Document layout analysis data
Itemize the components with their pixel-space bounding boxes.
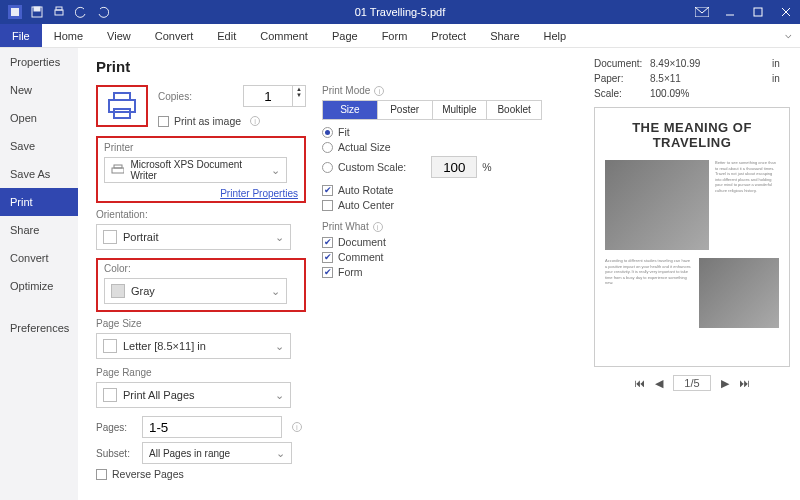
fit-radio[interactable]: Fit xyxy=(322,126,552,138)
minimize-icon[interactable] xyxy=(716,0,744,24)
info-icon: i xyxy=(374,86,384,96)
print-icon[interactable] xyxy=(52,5,66,19)
gray-swatch-icon xyxy=(111,284,125,298)
sidebar-print[interactable]: Print xyxy=(0,188,78,216)
chevron-down-icon: ⌄ xyxy=(275,389,284,402)
sidebar-preferences[interactable]: Preferences xyxy=(0,314,78,342)
menu-view[interactable]: View xyxy=(95,24,143,47)
menu-convert[interactable]: Convert xyxy=(143,24,206,47)
svg-rect-5 xyxy=(56,7,62,10)
print-document-checkbox[interactable]: Document xyxy=(322,236,552,248)
svg-rect-11 xyxy=(109,100,135,112)
orientation-label: Orientation: xyxy=(96,209,306,220)
first-page-icon[interactable]: ⏮ xyxy=(634,377,645,389)
tab-multiple[interactable]: Multiple xyxy=(432,101,487,119)
print-what-label: Print Whati xyxy=(322,221,552,232)
copies-label: Copies: xyxy=(158,91,192,102)
sidebar-new[interactable]: New xyxy=(0,76,78,104)
save-icon[interactable] xyxy=(30,5,44,19)
custom-scale-radio[interactable]: Custom Scale: % xyxy=(322,156,552,178)
print-mode-tabs: Size Poster Multiple Booklet xyxy=(322,100,542,120)
chevron-down-icon: ⌄ xyxy=(271,285,280,298)
sidebar-convert[interactable]: Convert xyxy=(0,244,78,272)
menu-page[interactable]: Page xyxy=(320,24,370,47)
undo-icon[interactable] xyxy=(74,5,88,19)
chevron-down-icon: ⌄ xyxy=(275,340,284,353)
svg-rect-13 xyxy=(114,109,130,118)
app-logo-icon xyxy=(8,5,22,19)
printer-section-label: Printer xyxy=(104,142,298,153)
portrait-icon xyxy=(103,230,117,244)
color-select[interactable]: Gray ⌄ xyxy=(104,278,287,304)
printer-properties-link[interactable]: Printer Properties xyxy=(220,188,298,199)
menu-file[interactable]: File xyxy=(0,24,42,47)
orientation-select[interactable]: Portrait ⌄ xyxy=(96,224,291,250)
preview-text: According to different studies traveling… xyxy=(605,258,693,328)
title-bar: 01 Travelling-5.pdf xyxy=(0,0,800,24)
page-range-select[interactable]: Print All Pages ⌄ xyxy=(96,382,291,408)
page-size-select[interactable]: Letter [8.5×11] in ⌄ xyxy=(96,333,291,359)
printer-select[interactable]: Microsoft XPS Document Writer ⌄ xyxy=(104,157,287,183)
page-range-label: Page Range xyxy=(96,367,306,378)
copies-input[interactable] xyxy=(243,85,293,107)
info-icon: i xyxy=(292,422,302,432)
sidebar-share[interactable]: Share xyxy=(0,216,78,244)
mail-icon[interactable] xyxy=(688,0,716,24)
chevron-down-icon: ⌄ xyxy=(275,231,284,244)
reverse-pages-checkbox[interactable]: Reverse Pages xyxy=(96,468,306,480)
tab-poster[interactable]: Poster xyxy=(377,101,432,119)
tab-booklet[interactable]: Booklet xyxy=(486,101,541,119)
preview-title: THE MEANING OF TRAVELING xyxy=(605,120,779,150)
menu-edit[interactable]: Edit xyxy=(205,24,248,47)
menu-share[interactable]: Share xyxy=(478,24,531,47)
window-title: 01 Travelling-5.pdf xyxy=(0,6,800,18)
sidebar-save[interactable]: Save xyxy=(0,132,78,160)
menu-bar: File Home View Convert Edit Comment Page… xyxy=(0,24,800,48)
sidebar-open[interactable]: Open xyxy=(0,104,78,132)
custom-scale-input[interactable] xyxy=(431,156,477,178)
preview-image xyxy=(605,160,709,250)
close-icon[interactable] xyxy=(772,0,800,24)
print-form-checkbox[interactable]: Form xyxy=(322,266,552,278)
print-as-image-checkbox[interactable]: Print as imagei xyxy=(158,115,306,127)
info-icon: i xyxy=(373,222,383,232)
copies-down[interactable]: ▼ xyxy=(293,92,305,98)
svg-rect-4 xyxy=(55,10,63,15)
actual-size-radio[interactable]: Actual Size xyxy=(322,141,552,153)
prev-page-icon[interactable]: ◀ xyxy=(655,377,663,390)
pages-label: Pages: xyxy=(96,422,136,433)
file-sidebar: Properties New Open Save Save As Print S… xyxy=(0,48,78,500)
collapse-ribbon-icon[interactable]: ⌵ xyxy=(785,28,792,41)
print-preview: THE MEANING OF TRAVELING Better to see s… xyxy=(594,107,790,367)
auto-center-checkbox[interactable]: Auto Center xyxy=(322,199,552,211)
print-mode-label: Print Modei xyxy=(322,85,552,96)
sidebar-properties[interactable]: Properties xyxy=(0,48,78,76)
next-page-icon[interactable]: ▶ xyxy=(721,377,729,390)
auto-rotate-checkbox[interactable]: Auto Rotate xyxy=(322,184,552,196)
print-comment-checkbox[interactable]: Comment xyxy=(322,251,552,263)
menu-home[interactable]: Home xyxy=(42,24,95,47)
pages-icon xyxy=(103,388,117,402)
svg-rect-1 xyxy=(11,8,19,16)
menu-comment[interactable]: Comment xyxy=(248,24,320,47)
svg-rect-15 xyxy=(114,165,122,168)
printer-illustration xyxy=(96,85,148,127)
sidebar-optimize[interactable]: Optimize xyxy=(0,272,78,300)
svg-rect-14 xyxy=(112,168,124,173)
page-size-label: Page Size xyxy=(96,318,306,329)
chevron-down-icon: ⌄ xyxy=(271,164,280,177)
page-indicator: 1/5 xyxy=(673,375,710,391)
preview-text: Better to see something once than to rea… xyxy=(715,160,779,250)
svg-rect-8 xyxy=(754,8,762,16)
menu-form[interactable]: Form xyxy=(370,24,420,47)
page-icon xyxy=(103,339,117,353)
subset-select[interactable]: All Pages in range ⌄ xyxy=(142,442,292,464)
menu-help[interactable]: Help xyxy=(532,24,579,47)
redo-icon[interactable] xyxy=(96,5,110,19)
tab-size[interactable]: Size xyxy=(323,101,377,119)
sidebar-save-as[interactable]: Save As xyxy=(0,160,78,188)
last-page-icon[interactable]: ⏭ xyxy=(739,377,750,389)
menu-protect[interactable]: Protect xyxy=(419,24,478,47)
maximize-icon[interactable] xyxy=(744,0,772,24)
pages-input[interactable] xyxy=(142,416,282,438)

* Task details
Among the lines in the data above, find those containing "Edit" and give only how many there are.

* Output
2